KJ-News.com, Jakarta/Sulawesi Selatan – Kecelakaan udara yang menimpa pesawat ATR 42-500 di kawasan Gunung Bulusaraung, perbatasan Kabupaten Maros dan Pangkajene Kepulauan (Pangkep), Sulawesi Selatan, masih menjadi sorotan publik. Hingga kini, penyebab pasti kecelakaan belum ditetapkan, sementara proses pencarian, evakuasi, dan investigasi terus berlangsung.
Kementerian Perhubungan (Kemenhub) memastikan seluruh awak pesawat dalam kondisi sehat dan laik terbang sebelum penerbangan dilakukan.
Kronologi Kejadian dari Awal hingga Update Terkini
1. Persiapan dan Keberangkatan Pesawat
Pesawat ATR 42-500 milik Indonesia Air Transport (IAT) menjalani seluruh prosedur keberangkatan sesuai standar keselamatan penerbangan. Pemeriksaan keamanan, teknis, dan administratif dilakukan sesuai ketentuan bandara dan regulasi penerbangan sipil.
Direktorat Jenderal Perhubungan Udara Kemenhub menyatakan seluruh awak pesawat telah menjalani Medical Examination (MEDEX) dan dinyatakan fit sesuai Civil Aviation Safety Regulations (CASR) Part 67.
“Berdasarkan data MEDEX terakhir, seluruh awak pesawat dinyatakan fit dan memenuhi standar kesehatan penerbangan,” ujar Dirjen Perhubungan Udara Kemenhub, Lukman F Laisa, Senin (19/1/2026).
2. Kontak Terakhir dan Hilangnya Pesawat
Dalam perjalanan, pesawat dilaporkan kehilangan kontak. Prosedur darurat kemudian dijalankan, dan Basarnas bersama unsur TNI, Polri, serta instansi terkait langsung melakukan operasi pencarian.
3. Lokasi Pesawat Ditemukan
Tim SAR gabungan akhirnya menemukan serpihan pesawat ATR 42-500 di kawasan Gunung Bulusaraung, wilayah dengan medan ekstrem dan cuaca yang kerap berubah.

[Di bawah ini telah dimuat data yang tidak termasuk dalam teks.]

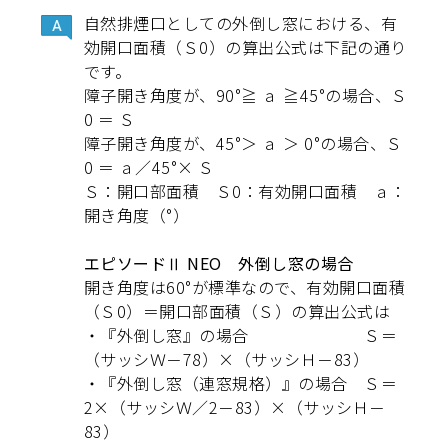
自然排煙口としての外倒し窓における、有
効開口面積（Ｓ0）の算出公式は下記の通り
です。
障子開き角度が、90°≧ ａ ≧45°の場合、Ｓ
0 ＝ Ｓ
障子開き角度が、45°＞ ａ ＞ 0°の場合、Ｓ
0 ＝ ａ／45°× Ｓ
Ｓ：開口部面積 Ｓ0：有効開口面積 ａ：
開き角度（°）
エピソードⅡ NEO 外倒し窓の場合
開き角度は60°が標準なので、有効開口面積
（Ｓ0）＝開口部面積（Ｓ）の算出公式は
・『外倒し窓』の場合 Ｓ＝
（サッシＷ－78）×（サッシＨ－83）
・『外倒し窓（連窓規格）』の場合 Ｓ＝
2×（サッシＷ／2－83）×（サッシＨ－
83）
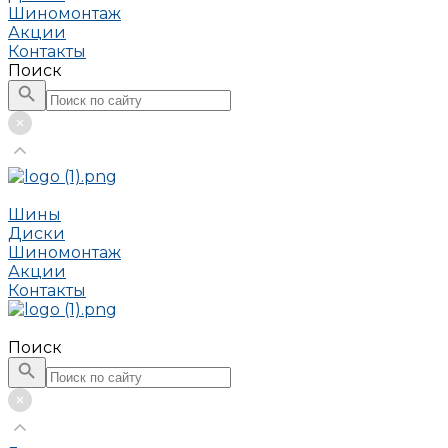
Шиномонтаж
Акции
Контакты
Поиск
Шины
Диски
Шиномонтаж
Акции
Контакты
Поиск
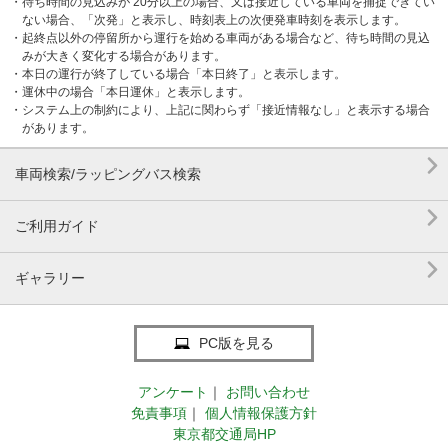
・待ち時間の見込みが 20分以上の場合、又は接近している車両を捕捉できてい
ない場合、「次発」と表示し、時刻表上の次便発車時刻を表示します。
・起終点以外の停留所から運行を始める車両がある場合など、待ち時間の見込
みが大きく変化する場合があります。
・本日の運行が終了している場合「本日終了」と表示します。
・運休中の場合「本日運休」と表示します。
・システム上の制約により、上記に関わらず「接近情報なし」と表示する場合
があります。

車両検索/ラッピングバス検索

ご利用ガイド

ギャラリー
PC版を見る
アンケート
｜
お問い合わせ
免責事項
｜
個人情報保護方針
東京都交通局HP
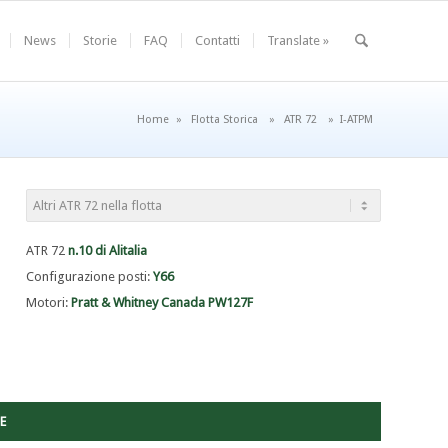
News
Storie
FAQ
Contatti
Translate »
Home
»
Flotta Storica
»
ATR 72
»
I-ATPM
ATR 72
n.10 di Alitalia
Configurazione posti:
Y66
Motori:
Pratt & Whitney Canada PW127F
E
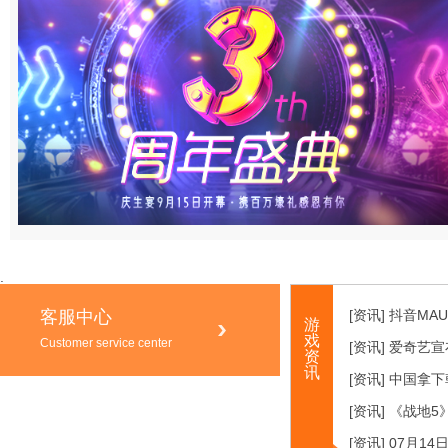
.
客服中心
[资讯] 抖音MA
游
戏
Customer service center
[资讯] 爱奇艺
资
讯
[资讯] 中国拿
[资讯] 《战地
[资讯] 07月14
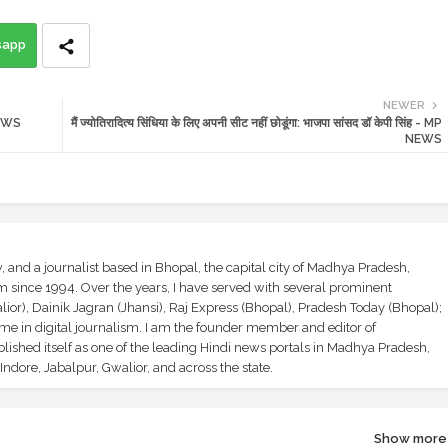
sapp
NEWER
 NEWS
मैं ज्योतिरादित्य सिंधिया के लिए अपनी सीट नहीं छोडूंगा: भाजपा सांसद डॉ केपी सिंह - MP
NEWS
and a journalist based in Bhopal, the capital city of Madhya Pradesh,
sm since 1994. Over the years, I have served with several prominent
ior), Dainik Jagran (Jhansi), Raj Express (Bhopal), Pradesh Today (Bhopal);
ime in digital journalism. I am the founder member and editor of
shed itself as one of the leading Hindi news portals in Madhya Pradesh,
ndore, Jabalpur, Gwalior, and across the state.
Show more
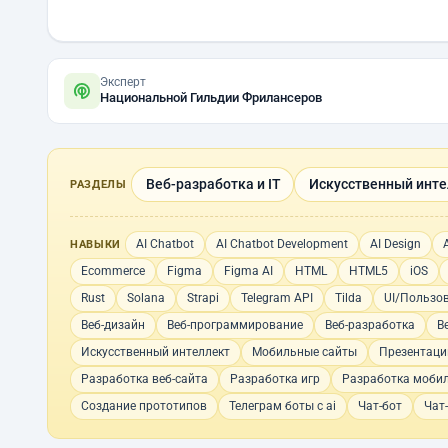
Эксперт
Национальной Гильдии Фрилансеров
Веб-разработка и IT
Искусственный инте
РАЗДЕЛЫ
AI Chatbot
AI Chatbot Development
AI Design
НАВЫКИ
Ecommerce
Figma
Figma AI
HTML
HTML5
iOS
Rust
Solana
Strapi
Telegram API
Tilda
UI/Пользо
Веб-дизайн
Веб-программирование
Веб-разработка
В
Искусственный интеллект
Мобильные сайты
Презентаци
Разработка веб-сайта
Разработка игр
Разработка моби
Создание прототипов
Телеграм боты с ai
Чат-бот
Чат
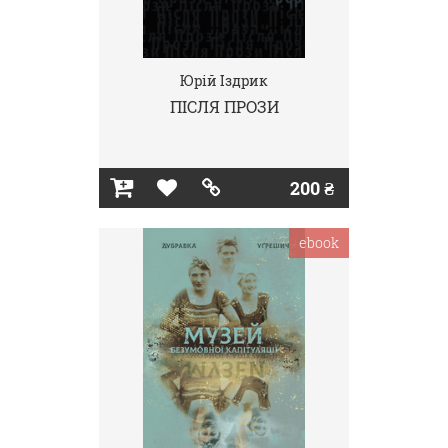
Юрій Іздрик
ПІСЛЯ ПРОЗИ
200 ₴
ebook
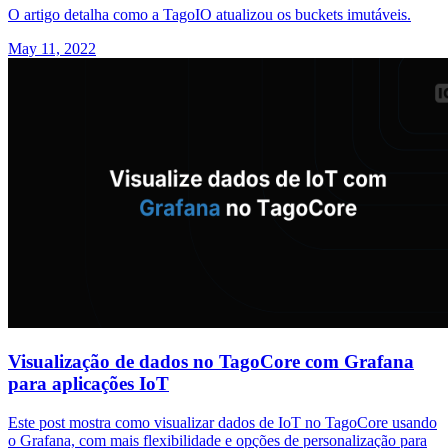
O artigo detalha como a TagoIO atualizou os buckets imutáveis.
May 11, 2022
Visualização de dados no TagoCore com Grafana
para aplicações IoT
Este post mostra como visualizar dados de IoT no TagoCore usando
o Grafana, com mais flexibilidade e opções de personalização para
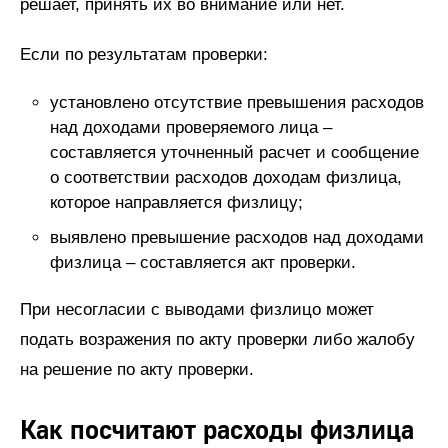
решает, принять их во внимание или нет.
Если по результатам проверки:
установлено отсутствие превышения расходов
над доходами проверяемого лица –
составляется уточненный расчет и сообщение
о соответствии расходов доходам физлица,
которое направляется физлицу;
выявлено превышение расходов над доходами
физлица – составляется акт проверки.
При несогласии с выводами физлицо может
подать возражения по акту проверки либо жалобу
на решение по акту проверки.
Как посчитают расходы физлица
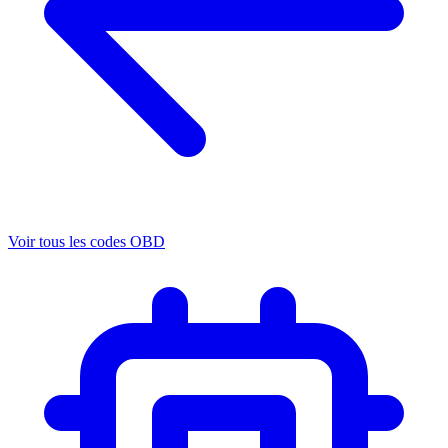
Voir tous les codes OBD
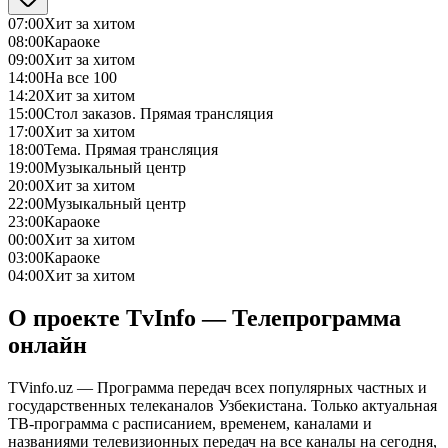
07:00
Хит за хитом
08:00
Караоке
09:00
Хит за хитом
14:00
На все 100
14:20
Хит за хитом
15:00
Стол заказов. Прямая трансляция
17:00
Хит за хитом
18:00
Тема. Прямая трансляция
19:00
Музыкальный центр
20:00
Хит за хитом
22:00
Музыкальный центр
23:00
Караоке
00:00
Хит за хитом
03:00
Караоке
04:00
Хит за хитом
О проекте TvInfo — Телепрограмма
онлайн
TVinfo.uz — Программа передач всех популярных частных и
государственных телеканалов Узбекистана. Только актуальная
ТВ-программа с расписанием, временем, каналами и
названиями телевизионных передач на все каналы на сегодня,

Lokasi yang sulit dijangkau membuat proses evakuasi berjalan bertahap.
4. Proses SAR dan Evakuasi
Evakuasi korban dilakukan dengan teknik khusus, termasuk hoist menggunakan helikopter Caracal TNI AU, mengingat kondisi geografis yang curam dan tertutup hutan lebat. Cuaca buruk menjadi salah satu kendala utama dalam operasi SAR.
5. Kondisi Awak dan Penumpang
Pesawat tercatat membawa 10 orang (Persons on Board/POB), terdiri dari 7 awak pesawat dan 3 penumpang. Seluruh awak memiliki sertifikat kesehatan yang masih berlaku saat kejadian.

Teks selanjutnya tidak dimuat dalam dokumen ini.